GLM Analysis of BOLD Activation
Modeling a linear relationship between the degree of self-closeness and brain activation (i.e., Me = 3, Friend = 1, Stranger = −1, and Unpleasant person = −3) yielded a significant effect in parietal cortical regions (x = 9, y = −55, z = 53; T(1,322) = 7.04, cluster-level FWE-corrected p < 0.001; Figure 1A). The opposite effect was not significant. As Figure 1B shows, activation in the center of the significant cluster is higher in Me than in Friend, in Friend than in Stranger, and in Stranger than in Unpleasant person condition.

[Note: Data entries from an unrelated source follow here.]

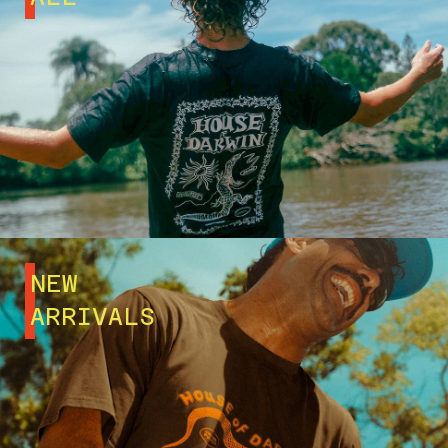
NEW
ARRIVALS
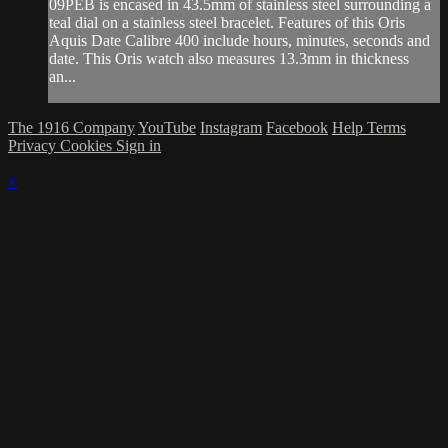
09PEB is encased in 43.5mm of stainless steel surrounding a
teal dial on a stainless steel bracelet. Features of this Oris
Aquis Date Calibre 400 include hours, minutes, seconds and
date. This Oris watch also measures 13.3mm in thickness
an...
The 1916 Company
YouTube
Instagram
Facebook
Help
Terms
Privacy
Cookies
Sign in
×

Figure 1. General linear model (GLM) results. Effect of modeling a linear relationship between self-closeness and BOLD activation using a contrast: Me = 3, Friend = 1, Stranger = −1, Unpleasant = −3. (A) The localization of significant cluster. (B) F Contrast for the effects of interest. Contrast estimates and 90% confidence intervals for BOLD activation in the four experimental tasks within the center of the significant cluster presented at panel (A).

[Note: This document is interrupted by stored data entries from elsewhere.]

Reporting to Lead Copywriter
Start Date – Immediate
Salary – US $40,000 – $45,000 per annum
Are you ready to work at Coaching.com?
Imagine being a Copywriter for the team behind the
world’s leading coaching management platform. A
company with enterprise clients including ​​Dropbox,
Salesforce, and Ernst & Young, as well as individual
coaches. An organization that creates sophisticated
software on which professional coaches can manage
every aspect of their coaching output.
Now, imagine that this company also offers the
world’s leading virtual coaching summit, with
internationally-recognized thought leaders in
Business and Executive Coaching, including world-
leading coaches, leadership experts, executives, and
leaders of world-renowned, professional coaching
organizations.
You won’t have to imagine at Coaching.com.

The event-related analysis of the effect of target and adjective valence on brain activation was additionally performed. The main effect of target was significant in the right superior parietal lobule (x = 27, y = −64, z = 50; F(3,552) = 7.87, cluster-level FWE-corrected p = 0.024), where activation was highest in Me and lowest in Unpleasant person condition. The main effect of adjective valence was significant in five clusters, including the PCC (x = −3, y = −55, z = 20; F(2,552) = 14.88, cluster-level FWE-corrected p = 0.002), the left angular gyrus (x = −48, y = −64, z = 29; F(2,552) = 25.22, cluster-level FWE-corrected p = 0.047), the right supramarginal gyrus (x = 51, y = −61, z = 32; F(2,552) = 21.41, cluster-level FWE-corrected p = 0.049), the right precentral gyrus (x = 36, y = −19, z = 50; F(2,552) = 28.99, cluster-level FWE-corrected p < 0.001), and the left postcentral gyrus (x = −42, y = −22, z = 50; F(2,552) = 14.33, cluster-level FWE-corrected p = 0.013; Figure 2A). In the PCC, left angular, right supramarginal, and left postcentral gyri, the activation was highest for positive and lowest for negative adjectives, whereas the opposite pattern was observed in the right precentral gyrus (Figure 2B).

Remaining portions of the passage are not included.